## Exercise goal
Could you copy the records below exactly, keeping none of the images?
_ _ _ _
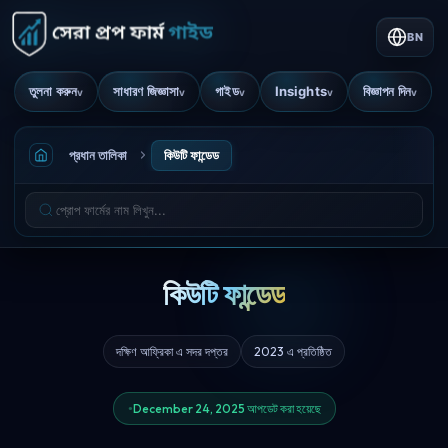
BN
তুলনা করুন
সাধারণ জিজ্ঞাসা
গাইড
Insights
বিজ্ঞাপন দিন
v
v
v
v
v
প্রধান তালিকা
কিউটি ফান্ডেড
কিউটি ফান্ডেড
দক্ষিণ আফ্রিকা এ সদর দপ্তর
2023 এ প্রতিষ্ঠিত
December 24, 2025 আপডেট করা হয়েছে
_ _ _ _
## Answer
BN
তুলনা করুন
সাধারণ জিজ্ঞাসা
গাইড
Insights
বিজ্ঞাপন দিন
v
v
v
v
v
প্রধান তালিকা
কিউটি ফান্ডেড
কিউটি ফান্ডেড
দক্ষিণ আফ্রিকা এ সদর দপ্তর
2023 এ প্রতিষ্ঠিত
December 24, 2025 আপডেট করা হয়েছে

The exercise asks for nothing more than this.